Jameela Jamil calls out ‘extreme’ weight loss at Oscars and accuses stars of using ‘weight loss injections’

Jameela Jamil has called out what she perceived as “extreme” weight loss at the Oscars this year, accusing her fellow stars of using “weight loss injections”.

Posting after the awards ceremony on Sunday(12 March), the 37-year-old British actor wrote about how “weight loss becomes an Olympic sport during awards season”.

“The images last.
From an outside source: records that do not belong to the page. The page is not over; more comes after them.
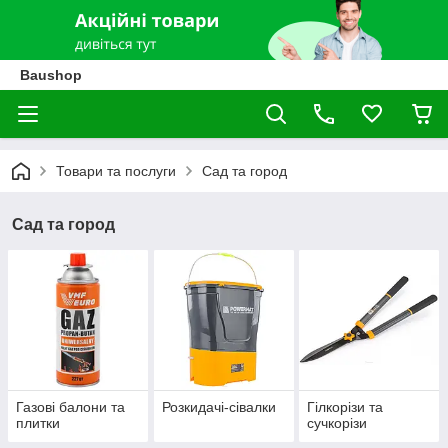
Baushop
Товари та послуги
Сад та город
Сад та город
Газові балони та
Розкидачі-сівалки
Гілкорізи та
плитки
сучкорізи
But the methods aren’t sustainable, nor are they normally sustained, until the next awards season!” Jamil wrote. “Where again the images of ageless, weightless women are used as a tool of aspiration.”

The Good Place star said that she “loved so many of the dresses, and the people in them”, however, “it is an industry pressure and a result of f****** tiny samples from designers that are straight off the runway from fashion month, that result in such a forced uniform thinness, and fear of wrinkles.”

In her post, Jamil, who is well known for her public condemnations of controversial weight-loss advertisements, also claimed that many people practiced unsustainable dieting, and took weight-loss injections.

“I’m not being judgemental,” she said. “I just don’t want you to be triggered, or to make any sudden decisions, because of the images of impossible standards that come out today.

“It’s a temporary extreme,” Jamil warned. “None of this lasts.”

Towards the end of her posts, the She-Hulk star clarified that her message doesn’t apply to “all the people at the Oscars.”

In January this year, Jamil spoke out against the use of diabetes medication Ozempic as a weight-loss method, with the actor revealing she is “deeply concerned” and “fears for everyone”.

The actor condemned the trend of people using the injectable medication, which is meant to improve blood sugar in those with type 2 diabetes, as a diet drug.

“I have said what I have said about the potential harm of people using the diabetes medication for weight loss only,” she wrote in a post on Instagram. “I fear for everyone in the next few years. Rich people are buying this stuff off prescription for upwards of $1,000. Actual diabetes are seeing shortages. It’s now a mainstream craze in Hollywood.

“I’m deeply concerned but I can’t change any of your minds because fatphobia has our generation in a chokehold,” she added.